Ce qu’on a voulu, au fond ? Décrire d’abord, décrire des choses qui se font, sans jugement, sans commentaire, on vous les montre, on fait l’étalage, à vous de faire votre marché. Ensuite poser des questions : l’oral tout le temps, ou dans des moments précis de la classe ? L’oral pour lui-même ou au service de... ? L’oral en français ou transversal ? Et surtout l’oral à évaluer ? Ou à vivre ? Ou les deux ? Et d’abord l’oral, c’est quoi ?
Mais nous avons voulu surtout vous inviter, vous « inciter à ». Par des témoignages et des réflexions. Non, l’oral dans la classe n’est pas réservé à ceux qui savent, à ceux qui ont étudié plus que les autres, à ceux qui ont lu Lacan et Vygotski. Oui bien sûr, il faut les lire, et d’autres encore, mais petit à petit, au fur et à mesure que l’envie vous en viendra en travaillant dans votre classe, avec vos élèves. Et pour vous allumer l’œil, nous avons invité Marceline Laparra, et Jean-François Halté, et Frédéric François, et d’autres, parfois indirectement (on pense à Élizabeth Non-non ou à Joaquim Dolz) à notre fête de l’oral.
Car ce numéro, nous l’avons conçu comme une fête : pour chercher, rencontrer, rire parfois, avec aussi des moments d’intimité ou de méditation.
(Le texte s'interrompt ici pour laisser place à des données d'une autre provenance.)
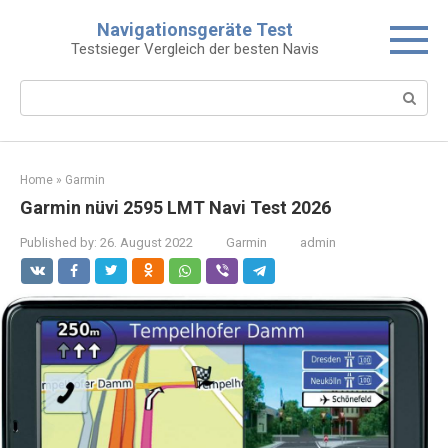
Skip
Navigationsgeräte Test
to
Testsieger Vergleich der besten Navis
content
Search:
Home
»
Garmin
Garmin nüvi 2595 LMT Navi Test 2026
Published by:
26. August 2022
Garmin
admin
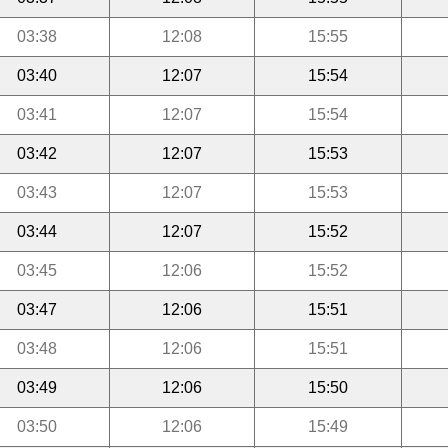
03:38
12:08
15:55
03:40
12:07
15:54
03:41
12:07
15:54
03:42
12:07
15:53
03:43
12:07
15:53
03:44
12:07
15:52
03:45
12:06
15:52
03:47
12:06
15:51
03:48
12:06
15:51
03:49
12:06
15:50
03:50
12:06
15:49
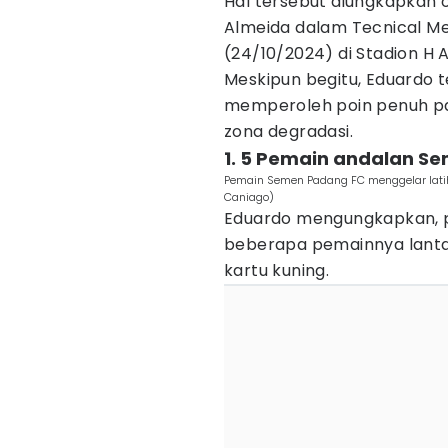
Hal tersebut diungkapkan 
Almeida dalam Tecnical Me
(24/10/2024) di Stadion H 
Meskipun begitu, Eduardo t
memperoleh poin penuh pad
zona degradasi.
1. 5 Pemain andalan S
Pemain Semen Padang FC menggelar latih
Caniago)
Eduardo mengungkapkan, p
beberapa pemainnya lant
kartu kuning.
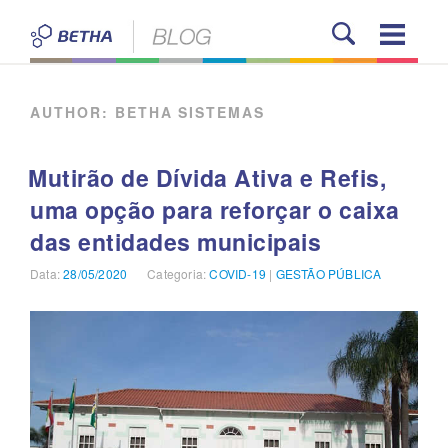
Pular
para
o
BETHA BLOG
conteúdo
AUTHOR:
BETHA SISTEMAS
Mutirão de Dívida Ativa e Refis,
uma opção para reforçar o caixa
das entidades municipais
Data:
Publicado
28/05/2020
Categoria:
Categorias
COVID-19
|
GESTÃO PÚBLICA
em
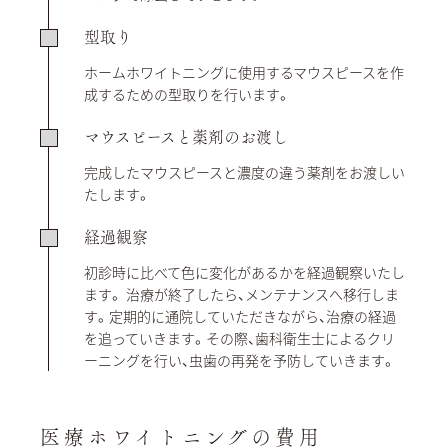
型取り
ホームホワイトニングに使用するマウスピースを作
成するための型取りを行います。
マウスピースと薬剤のお渡し
完成したマウスピースと濃度の違う薬剤をお渡しい
たします。
経過観察
初診時に比べて色に変化があるかを経過観察いたし
ます。 治療が終了したら、メンテナンスへ移行しま
す。定期的に通院していただきながら、治療の経過
を追っていきます。その際、歯科衛生士によるクリ
ーニングを行い、虫歯の再発を予防していきます。
医療ホワイトニングの費用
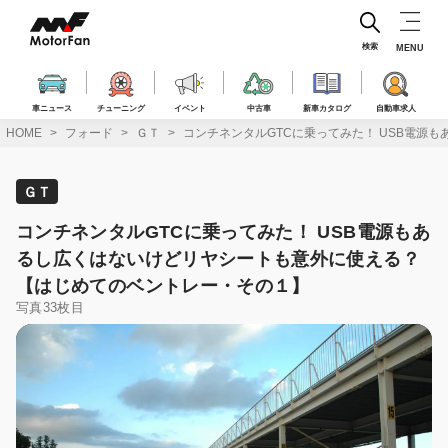
コ
ン
テ
検索
MENU
ン
ツ
へ
車ニュース
チューニング
イベント
中古車
新車カタログ
自動車求人
ス
HOME
フォード
ＧＴ
コンチネンタルGTCに乗ってみた！ USB電源
キ
ッ
プ
ＧＴ
コンチネンタルGTCに乗ってみた！ USB電源もあ
るし広くはないけどリヤシートも意外に使える？
【はじめてのベントレー・その１】
写真33枚目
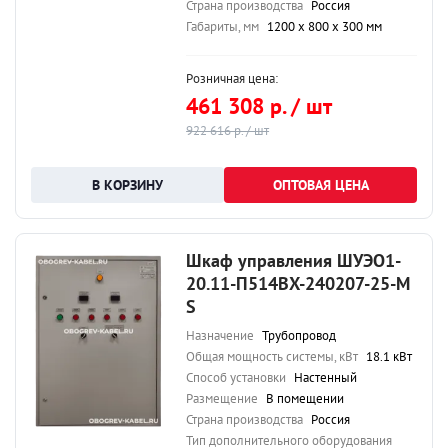
Страна производства
Россия
Габариты, мм
1200 х 800 х 300 мм
Розничная цена:
461 308 р. / шт
922 616 р. / шт
ОПТОВАЯ ЦЕНА
Шкаф управления ШУЭО1-
20.11-П514ВХ-240207-25-М
S
Назначение
Трубопровод
Общая мощность системы, кВт
18.1 кВт
Способ установки
Настенный
Размещение
В помещении
Страна производства
Россия
Тип дополнительного оборудования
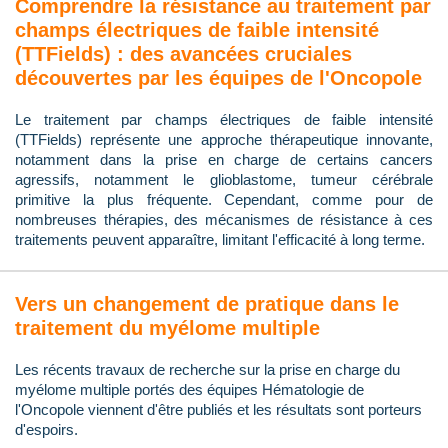
Comprendre la résistance au traitement par
champs électriques de faible intensité
(TTFields) : des avancées cruciales
découvertes par les équipes de l'Oncopole
Le traitement par champs électriques de faible intensité
(TTFields) représente une approche thérapeutique innovante,
notamment dans la prise en charge de certains cancers
agressifs, notamment le glioblastome, tumeur cérébrale
primitive la plus fréquente. Cependant, comme pour de
nombreuses thérapies, des mécanismes de résistance à ces
traitements peuvent apparaître, limitant l'efficacité à long terme.
Vers un changement de pratique dans le
traitement du myélome multiple
Les récents travaux de recherche sur la prise en charge du
myélome multiple portés des équipes Hématologie de
l'Oncopole viennent d'être publiés et les résultats sont porteurs
d'espoirs.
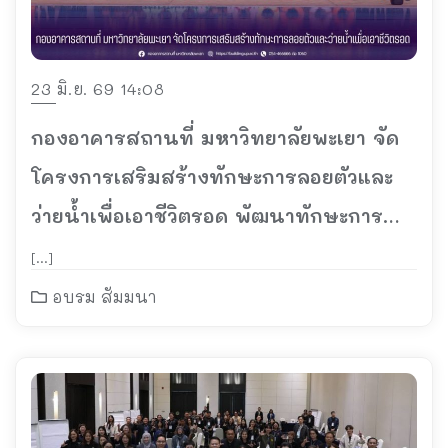
23 มิ.ย. 69 14:08
กองอาคารสถานที่ มหาวิทยาลัยพะเยา จัด
โครงการเสริมสร้างทักษะการลอยตัวและ
ว่ายน้ำเพื่อเอาชีวิตรอด พัฒนาทักษะการ
ช่วยชีวิตและป้องกันการจมน้ำ
[…]
อบรม สัมมนา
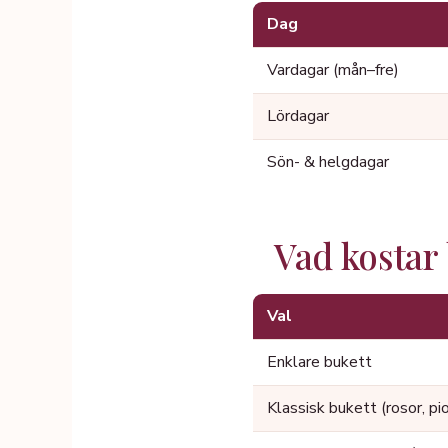
Dag
Vardagar (mån–fre)
Lördagar
Sön- & helgdagar
Vad kostar
Val
Enklare bukett
Klassisk bukett (rosor, pi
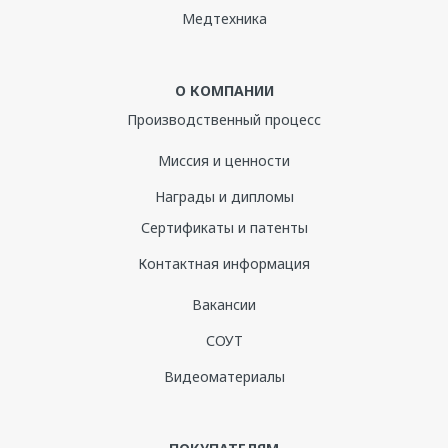
Медтехника
О КОМПАНИИ
Производственный процесс
Миссия и ценности
Награды и дипломы
Сертификаты и патенты
Контактная информация
Вакансии
СОУТ
Видеоматериалы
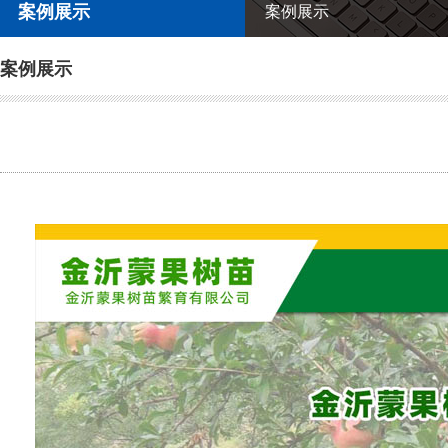
案例展示
案例展示
案例展示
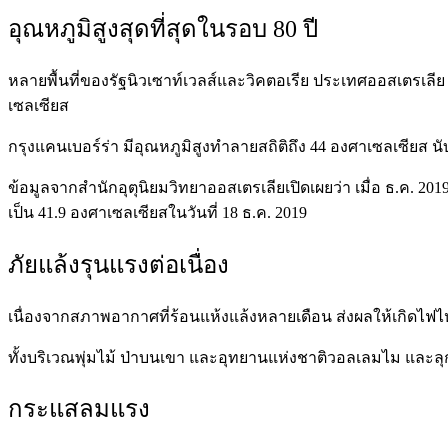
อุณหภูมิสูงสุดที่สุดในรอบ 80 ปี
หลายพื้นที่ของรัฐนิวเซาท์เวลส์และวิคตอเรีย ประเทศออสเตรเลีย เ
เซลเซียส
กรุงแคนเบอร์ร่า มีอุณหภูมิสูงทำลายสถิติถึง 44 องศาเซลเซียส นับว
ข้อมูลจากสำนักอุตุนิยมวิทยาออสเตรเลียเปิดเผยว่า เมื่อ ธ.ค. 2019 
เป็น 41.9 องศาเซลเซียสในวันที่ 18 ธ.ค. 2019
ภัยแล้งรุนแรงต่อเนื่อง
เนื่องจากสภาพอากาศที่ร้อนแห้งแล้งหลายเดือน ส่งผลให้เกิดไฟไหม
ทั้งบริเวณพุ่มไม้ ป่าบนเขา และอุทยานแห่งชาติวอลเลมไม และลุกล
กระแสลมแรง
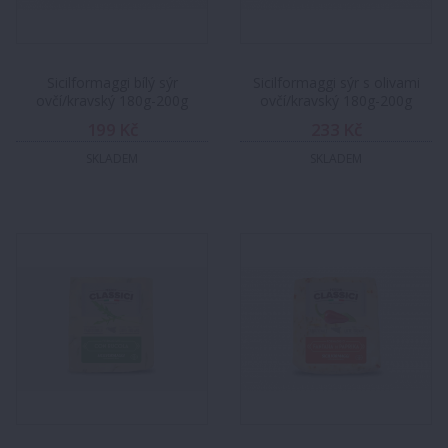
Sicilformaggi bílý sýr
Sicilformaggi sýr s olivami
ovčí/kravský 180g-200g
ovčí/kravský 180g-200g
199 Kč
233 Kč
SKLADEM
SKLADEM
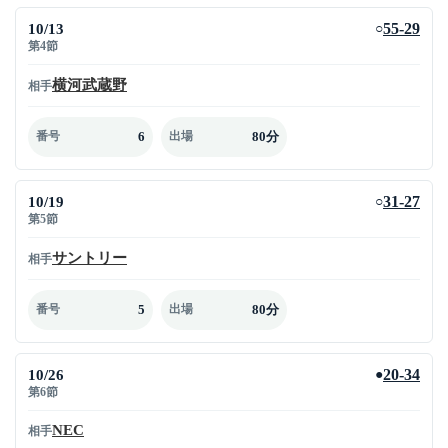
10/13
55-29
○
第4節
横河武蔵野
相手
6
80分
番号
出場
10/19
31-27
○
第5節
サントリー
相手
5
80分
番号
出場
10/26
20-34
●
第6節
NEC
相手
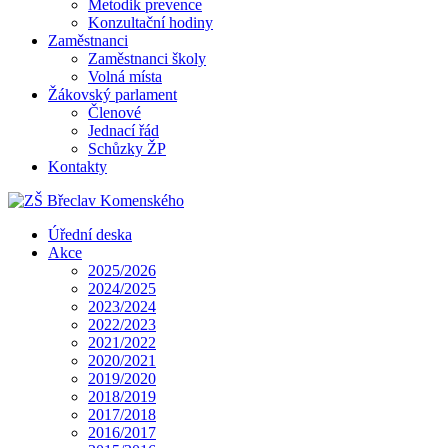
Metodik prevence
Konzultační hodiny
Zaměstnanci
Zaměstnanci školy
Volná místa
Žákovský parlament
Členové
Jednací řád
Schůzky ŽP
Kontakty
Úřední deska
Akce
2025/2026
2024/2025
2023/2024
2022/2023
2021/2022
2020/2021
2019/2020
2018/2019
2017/2018
2016/2017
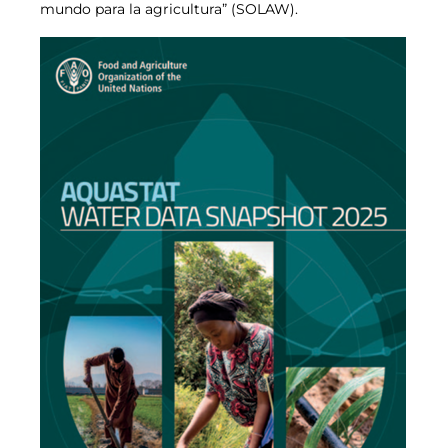
mundo para la agricultura” (SOLAW).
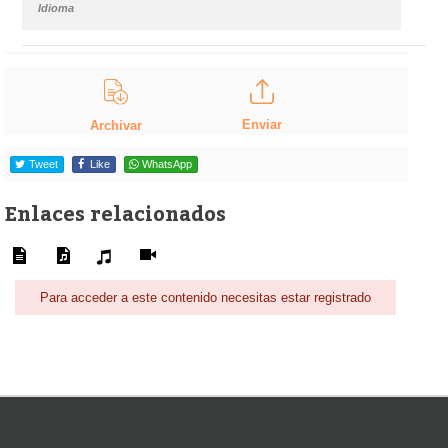
Idioma
Enviar
Archivar
Tweet
Like
WhatsApp
Enlaces relacionados
Para acceder a este contenido necesitas estar registrado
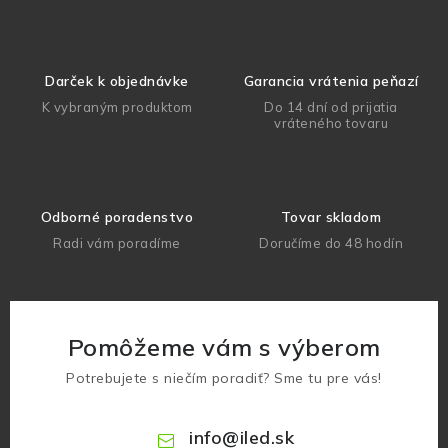
Darček k objednávke
Garancia vrátenia peňazí
K vybraným produktom
Do 14 dní od prijatia
vráteného tovaru
Odborné poradenstvo
Tovar skladom
Radi vám poradíme
Doručíme do 48 hodín
Pomôžeme vám s výberom
Potrebujete s niečím poradiť? Sme tu pre vás!
info
@
iled.sk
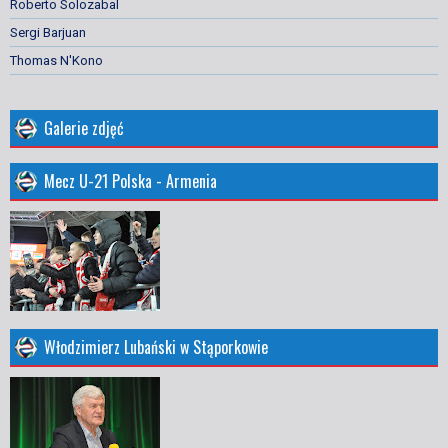
Roberto Solozabal
Sergi Barjuan
Thomas N'Kono
Galerie zdjęć
Mecz U-21 Polska - Armenia
Włodzimierz Lubański w Stąporkowie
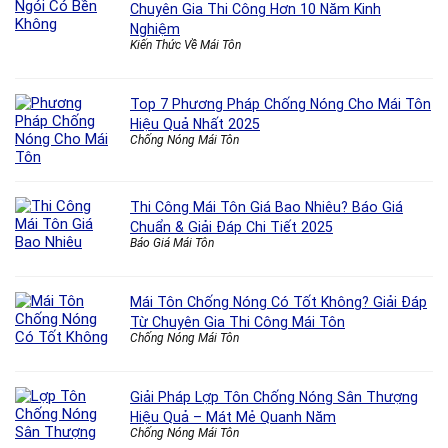
Chuyên Gia Thi Công Hơn 10 Năm Kinh
Nghiệm
Kiến Thức Về Mái Tôn
Top 7 Phương Pháp Chống Nóng Cho Mái Tôn
Hiệu Quả Nhất 2025
Chống Nóng Mái Tôn
Thi Công Mái Tôn Giá Bao Nhiêu? Báo Giá
Chuẩn & Giải Đáp Chi Tiết 2025
Báo Giá Mái Tôn
Mái Tôn Chống Nóng Có Tốt Không? Giải Đáp
Từ Chuyên Gia Thi Công Mái Tôn
Chống Nóng Mái Tôn
Giải Pháp Lợp Tôn Chống Nóng Sân Thượng
Hiệu Quả – Mát Mẻ Quanh Năm
Chống Nóng Mái Tôn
Et des surprises : nous avons de petites préférences, cette invitation à réfléchir qu’est l’« oral silencieux » par exemple, ou cette autre à redéfinir le français comme le développement des compétences langagières - dont l’oral ne serait qu’une facette.
Nous pourrions aussi faire le panorama de nos manques : le rapport entre parole et culture, l’articulation lire/dire/parler, et parler/écrire, l’oral pour se construire à peine évoqué. Autant de nouveaux chantiers pour des numéros à venir [4].
En attendant, vous le lirez à travers ces pages, il est certain que se lancer dans l’oral, écouter tout ce que savent déjà les élèves, s’écouter soi aussi, tenter de définir cet oral si spécifique de l’école, c’est changer sa façon d’enseigner, changer de posture, transformer sa façon de vivre la relation de parole.
Finalement, qu’est-ce qu’on risque ? On a tout à y gagner.

Marielle Rispail, IUFM de Nice (enseignement) et de Grenoble (Recherche).
Françoise Faye, professeur de collège à Saint-Laurent-du-Pont et formatrice à l’IUFM de Grenoble.


[1Cf. Conférence à Boulay, Moselle, en février 2001.

[2D’ailleurs, il bosse tellement qu’il n’a même pas eu le temps de nous écrire un article sur son passionnant travail.

[3Là, on exagère, il y a un ou deux témoignages.

[4Sur le site des Cahiers Pédagogiques, vous trouverez des textes qui élargissent le sujet, ou relatent des essais, ou changent de point de vue ; des adresses de sites Web également. Et notre prochain dossier (février) sera sur le thème du débat en classe.